You've probably gotten the look. That look you sometimes get when you tell someone you're a homebrewer -- and you know they view that as someone who makes a lot of booze, cheap. If you're unfortunate, you've had to explain that homebrew is not the equivalent of bathtub gin and you don't have a still hidden in the woods. If you're fortunate, you were regaled with the "funny" tale of Uncle So-and-So, who used to make homebrew and stored the bottles under the porch (for some reason, it's always under the porch), but then one day they all exploded.
I'm always amused at the difference between the perception of homebrewers and the reality. This was drawn into sharp focus last weekend when I gave a talk on water chemistry for the Austin ZEALOTS. Keith Bradley, a longtime ZEALOT and award-winning competitive homebrewer, discussed hosting a water seminar for club members on our Yahoo (email) group and got several positive responses. Debbie Cerda, another ZEALOT, until recently worked at a water treatment facility and volunteered to discuss how our local water is treated. As a former chemistry major, I volunteered to explain a little bit about pH and buffers.

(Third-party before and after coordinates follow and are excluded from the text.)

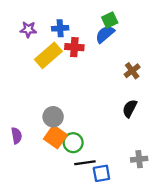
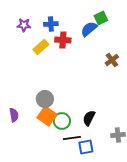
green square: (110, 20) -> (101, 18), moved
yellow rectangle: (48, 55) -> (41, 47), size x0.7
black semicircle: (130, 108) -> (89, 118), moved

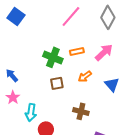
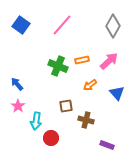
pink line: (71, 16) -> (62, 25), moved
brown square: (57, 83) -> (66, 106), moved

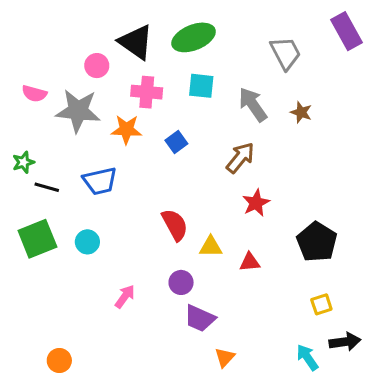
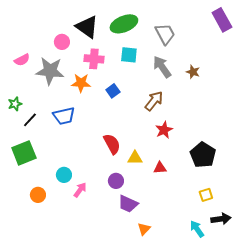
gray trapezoid: (286, 53) -> (165, 34), moved
pink semicircle: (34, 94) -> (22, 60), turned -42
black line: (47, 187) -> (30, 120), turned -63
cyan circle: (87, 242) -> (64, 175), moved
orange circle: (59, 360) -> (38, 195), moved

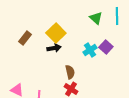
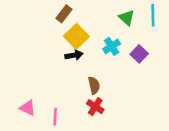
brown rectangle: (25, 38) -> (64, 14), moved
cyan cross: (90, 50) -> (112, 46), moved

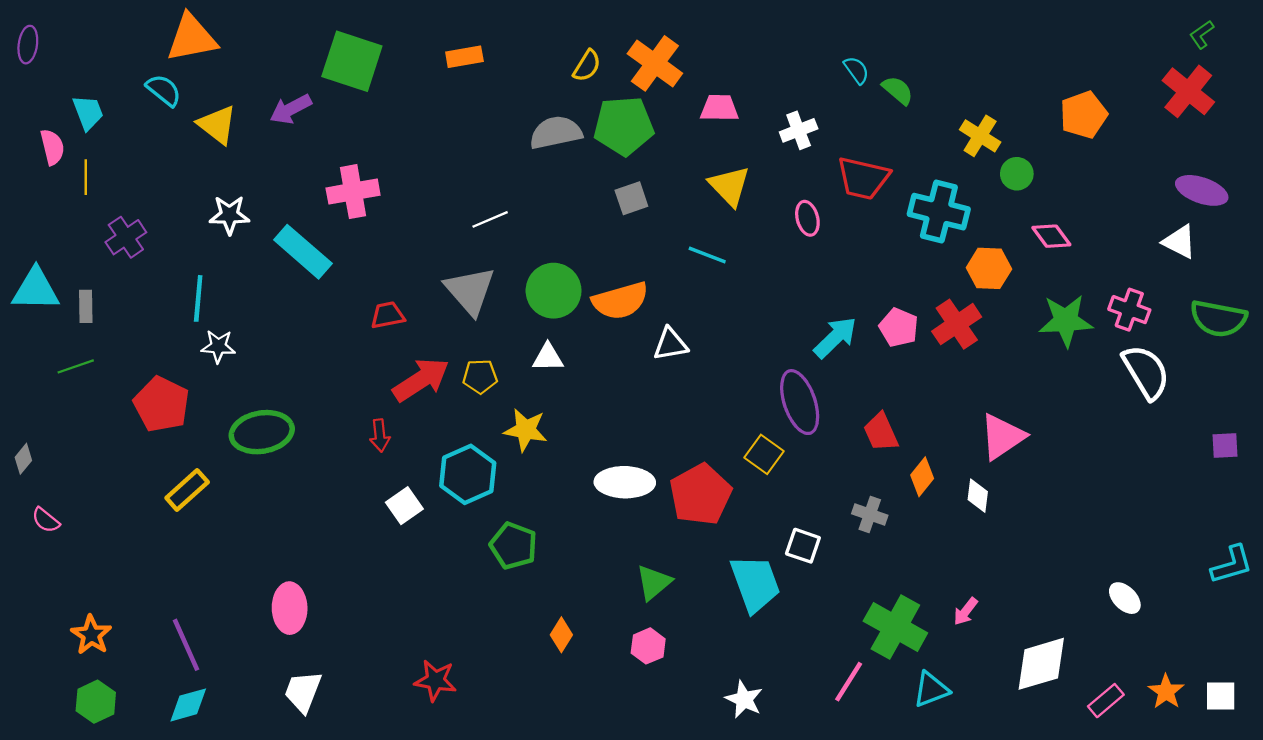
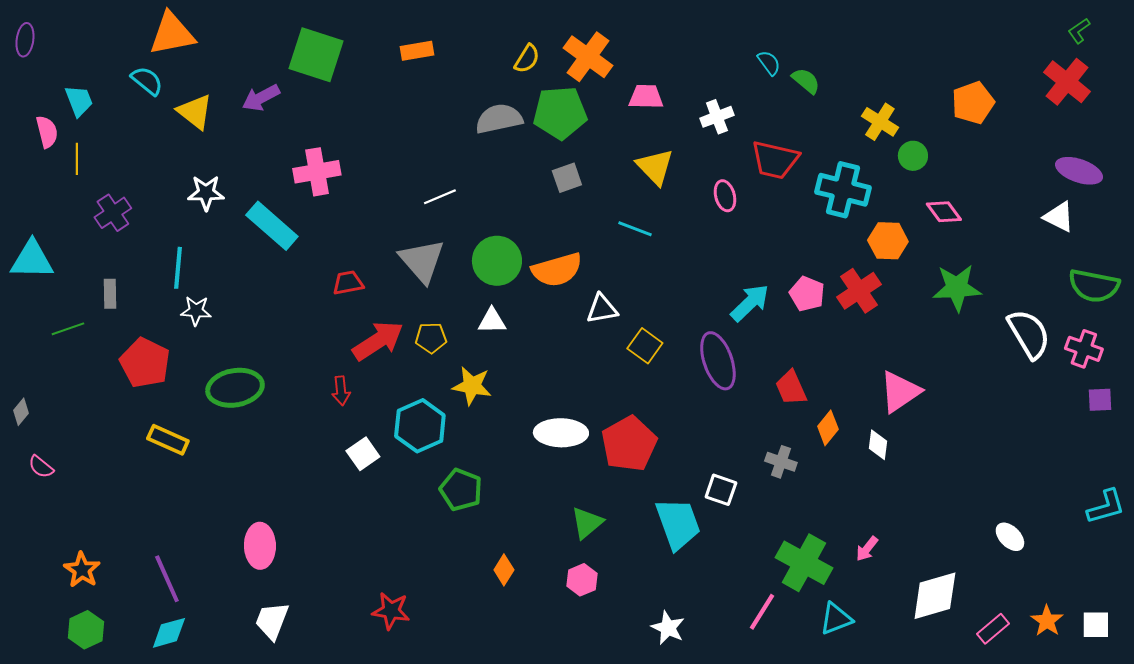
gray rectangle: (86, 306) -> (110, 294), moved
pink cross: (1129, 310) -> (1084, 349), moved
yellow square: (764, 454) -> (645, 346), moved
yellow rectangle: (187, 490) -> (168, 440), turned 66

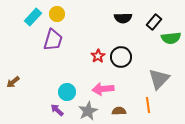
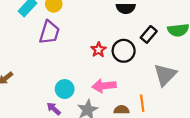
black rectangle: (154, 22) -> (149, 34), moved
orange line: (148, 105) -> (142, 103), moved

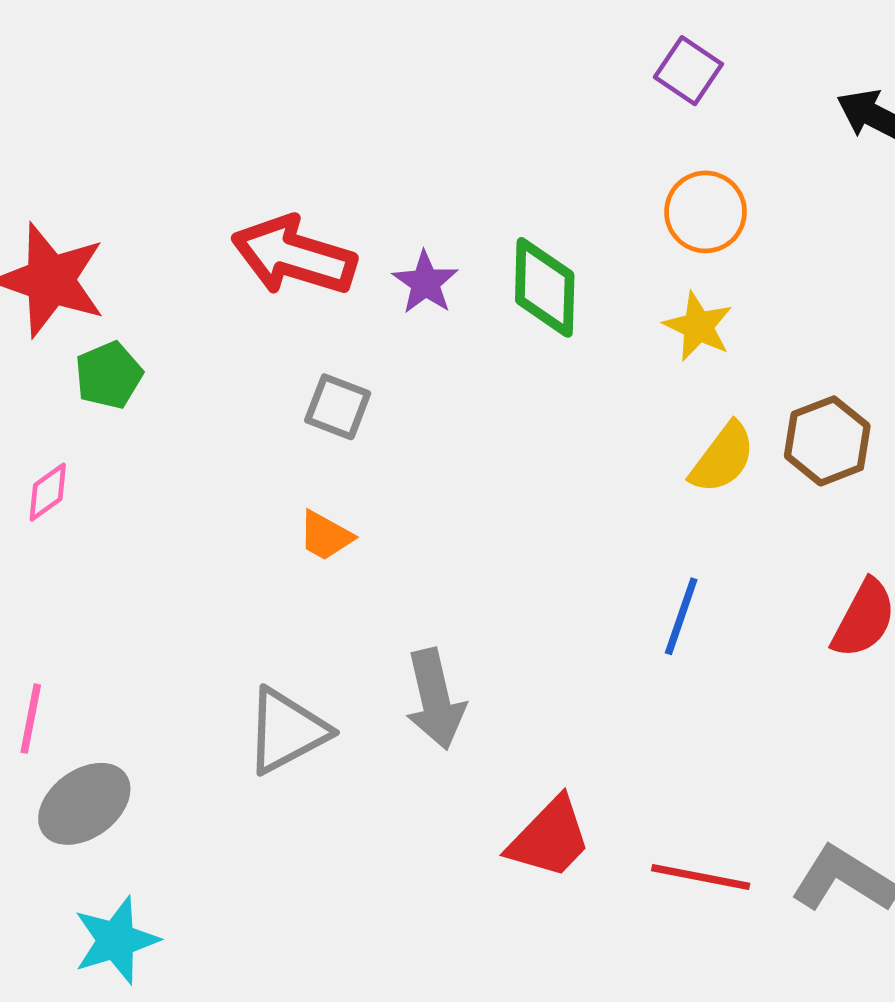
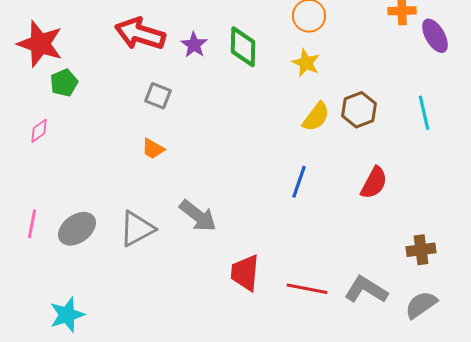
gray arrow: (435, 699) -> (198, 216), turned -39
gray ellipse: (84, 804) -> (77, 229), moved
red trapezoid: (550, 838) -> (245, 273), turned 141

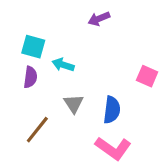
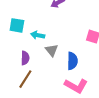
purple semicircle: (30, 77) -> (25, 58), moved
gray triangle: (74, 104) -> (52, 50), moved

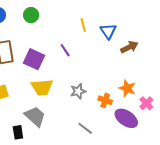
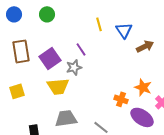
purple square: (34, 59) -> (50, 58), turned 30
gray star: (78, 91) -> (74, 67), moved
gray trapezoid: (35, 116) -> (66, 118), moved, turned -50

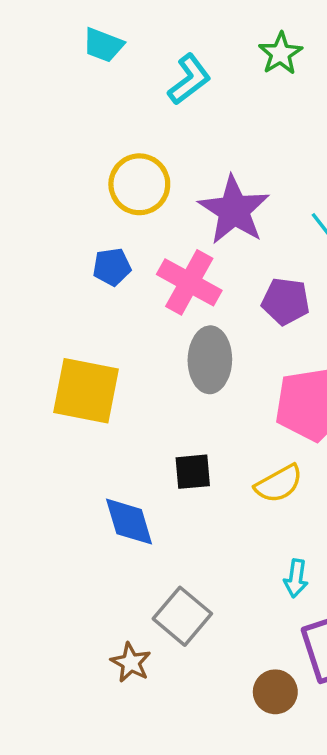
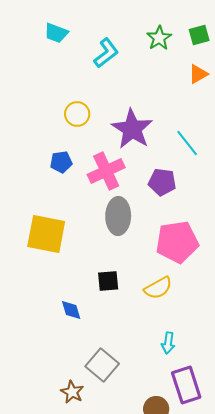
yellow circle: (139, 184) -> (77, 114), size x0.7
pink cross: (189, 282) -> (106, 171), turned 36
blue diamond: (129, 522) -> (71, 310), size x0.7

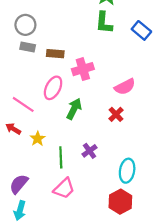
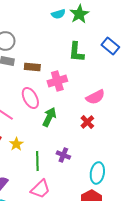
green L-shape: (104, 23) -> (76, 52), moved
pink ellipse: (53, 88) -> (30, 98), turned -55
purple cross: (89, 151) -> (63, 155), turned -32

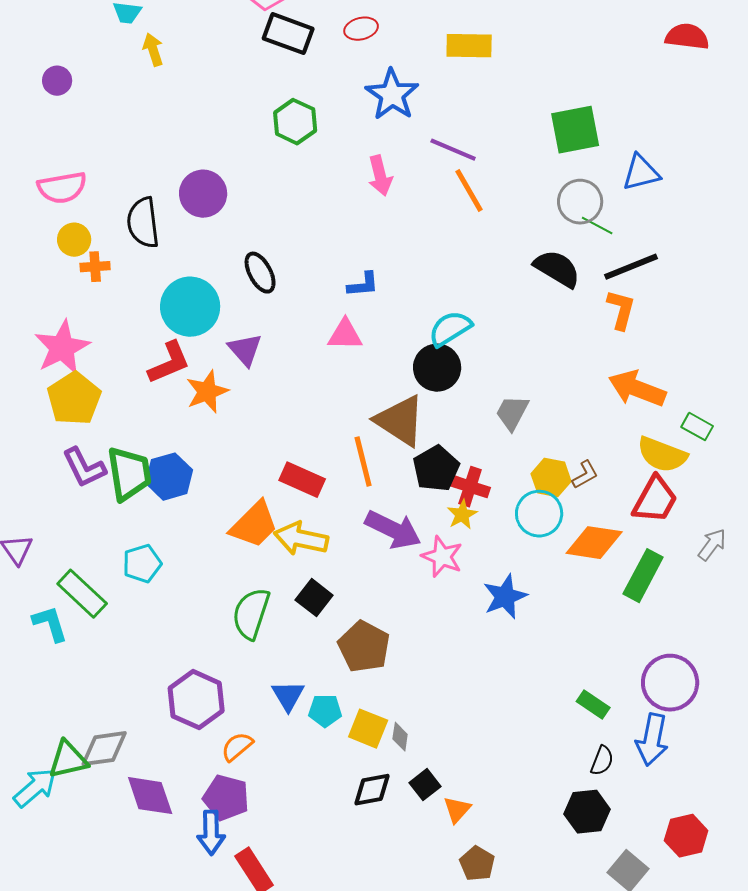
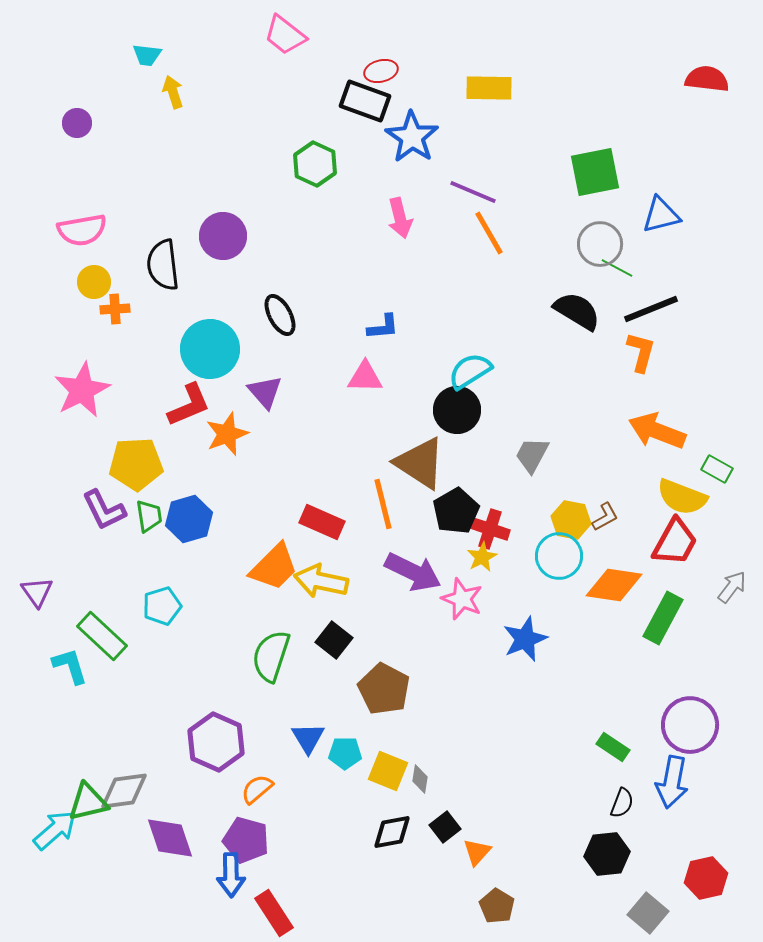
black rectangle: (288, 34) -> (365, 101), moved
yellow pentagon: (74, 399) -> (136, 464), moved, turned 30
green trapezoid: (129, 474) -> (149, 516), size x0.6

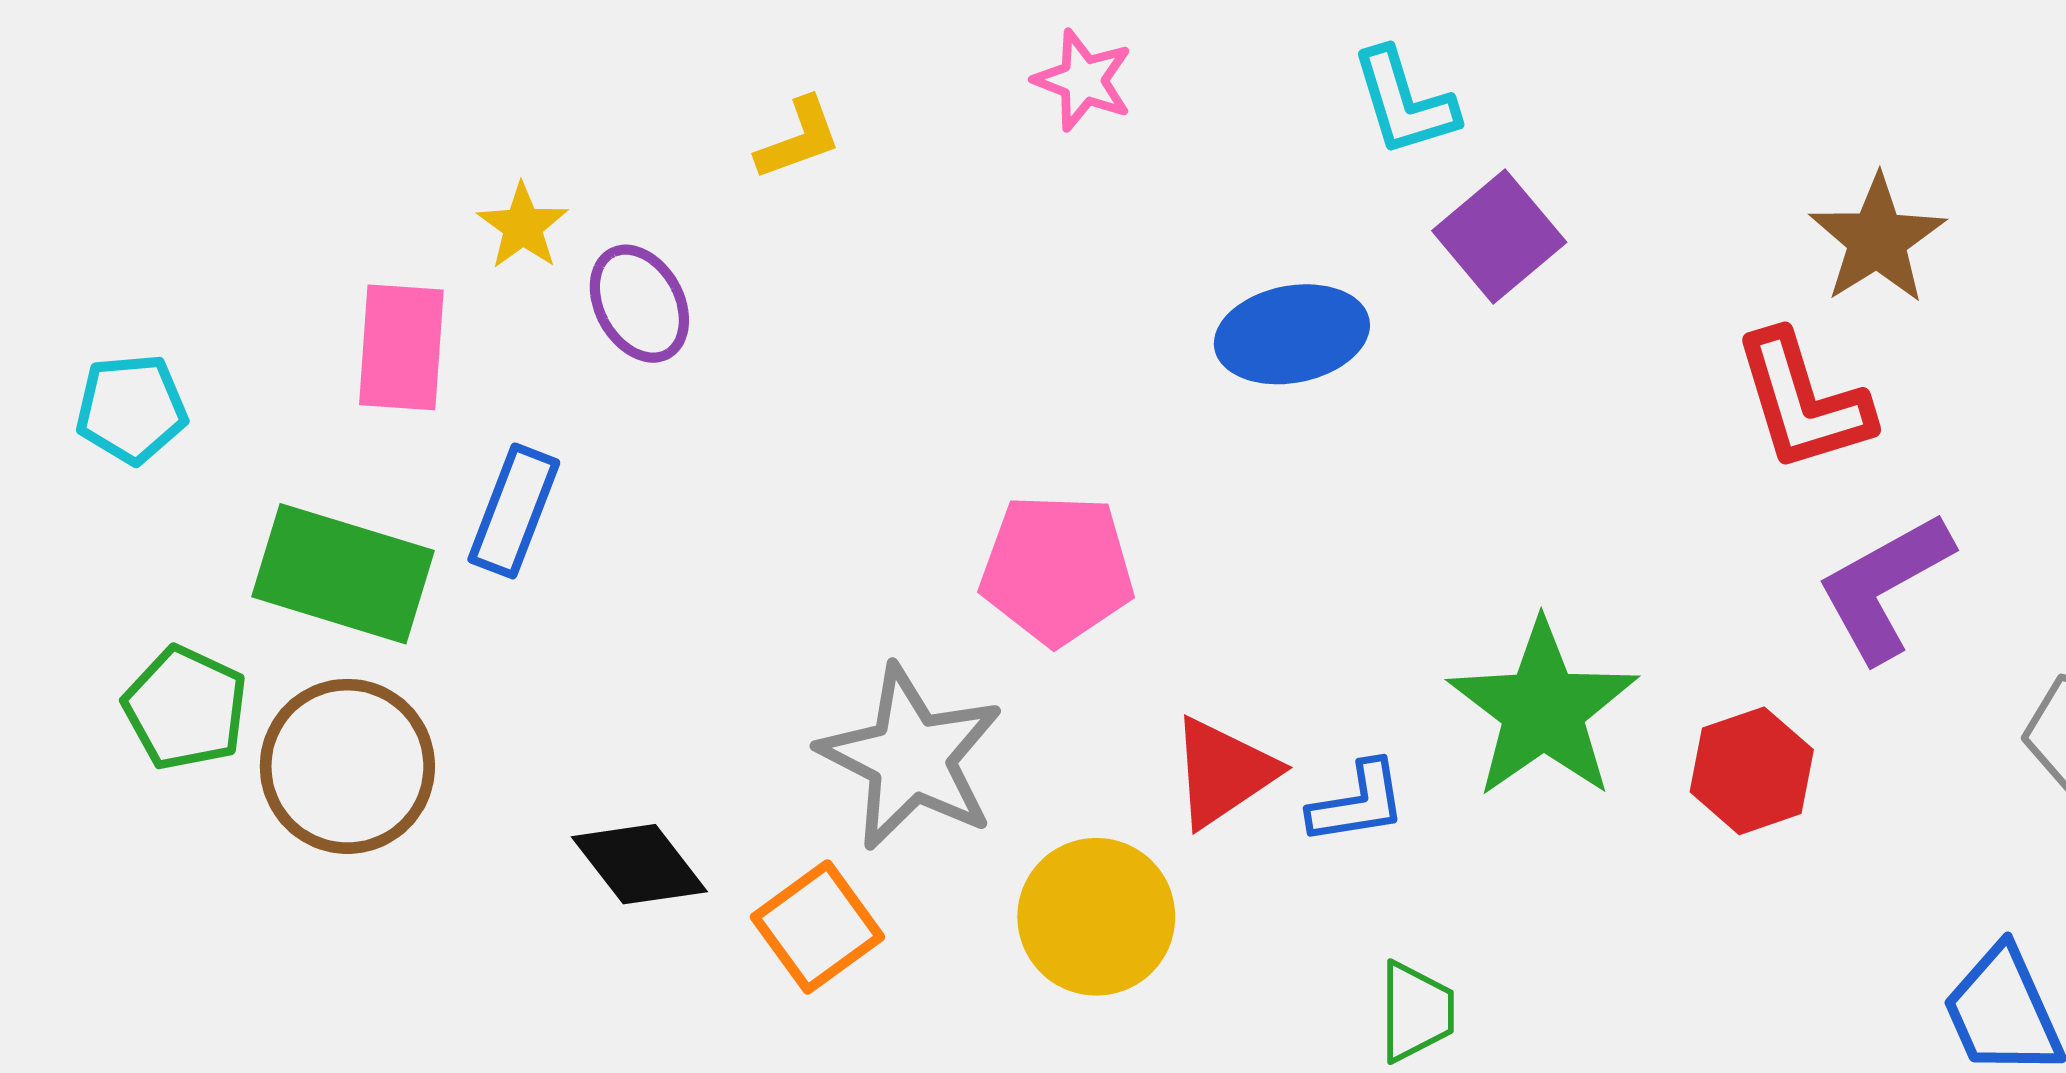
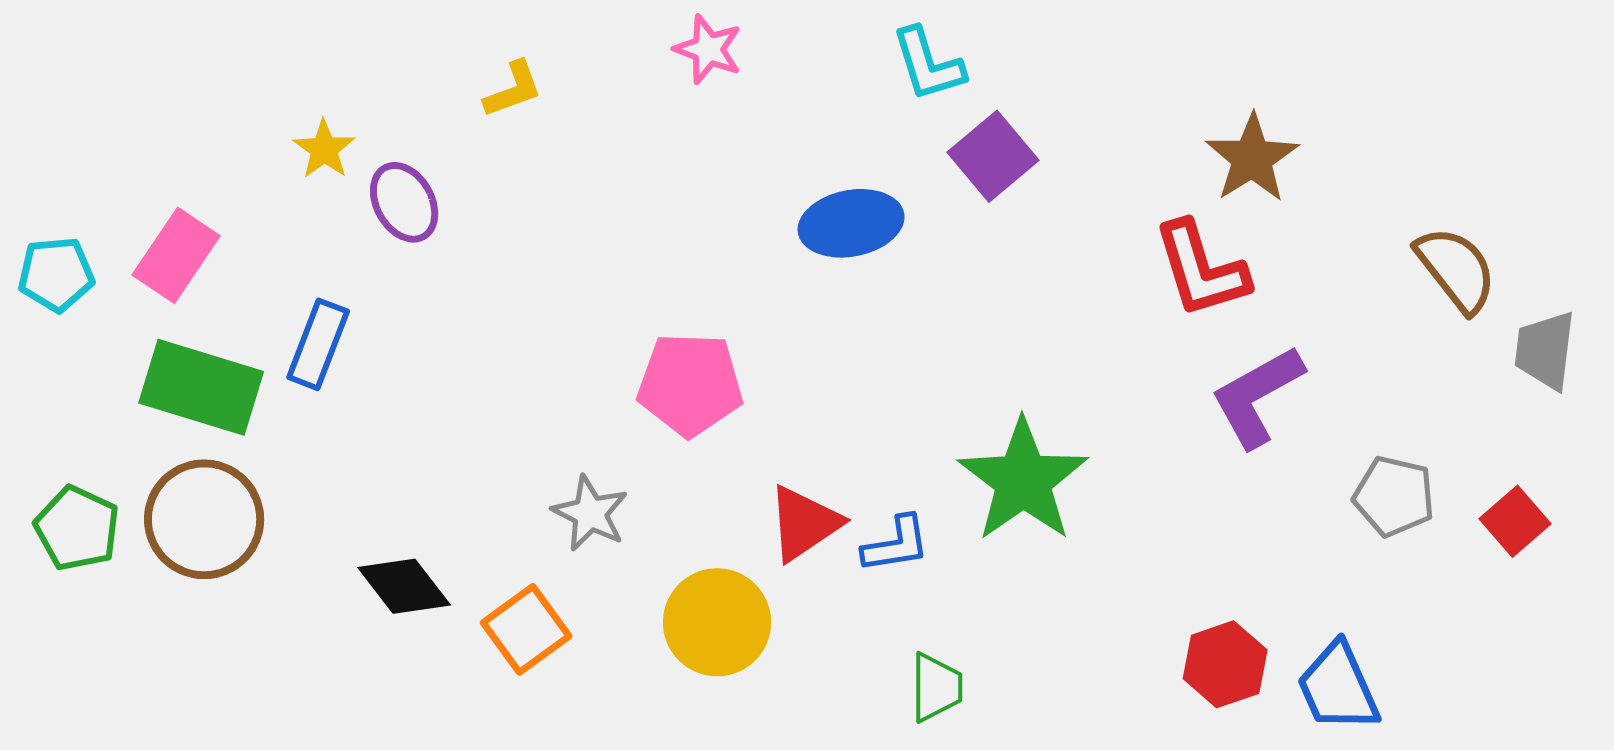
pink rectangle: (401, 347) -> (176, 255), moved, turned 30
green pentagon: (185, 708) -> (77, 528), moved
gray star: (911, 758) -> (590, 513), size x0.6
red hexagon: (1752, 771) -> (1225, 664), moved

We ended up holding the event at NXNW (an Austin brewpub) at 11 pm on Saturday, and it was "sold out" -- we didn't charge, but the room only held 40 people and we had that many register before hand. Debbie, Keith and I discussed water for 3 hours to a room full of homebrewers who not only stayed awake, but had lots of good questions. Imagine that, 40 homebrewers willing to spend 3 hours of their Saturday learning about water.
Debbie started us off and discussed water treatment in the Austin area and how this affects our water. One part of this was how and why chloramines are used, and how to deal with these as a brewer. I took the second leg and talked about pH and buffers. The take home message of my segment was that you should measure the pH of your mash, your wort as you are running it off and your boiling wort (cool the sample down first), but you don't need to bother to take (or adjust) the pH of your strike water or sparge water. Because wort is much more heavily buffered, the pH of your strike or sparge water doesn't give you any information about what your mash or wort pH is going to be, unless you have worked out a correlation by trial and error (and if so, that information only applies to you). Keith finished things off with a hypothetical look at three beers -- a pale beer, an amber and a dark beer -- and what mineral adjustments you'd need to make to turn Austin water into a suitable brewing liquor. His presentation used John Palmer's spreadsheet to calculate all the possible options.
So, the next time I get "the look," I think I'll relate the story of how 40 homebrewers were so interested in the science of their hobby, that they spent 3 hours on a Saturday listening to details of water treatment, pH in water (and wort) and adjusting the mineral content of your water to suit your beer style. There was water, water (chemistry) everywhere . . . and not a still or exploding bottle in sight.
At some point, these talks may make their way onto YouTube. They were videotaped, so it's possible, but I don't have any info on when that might be.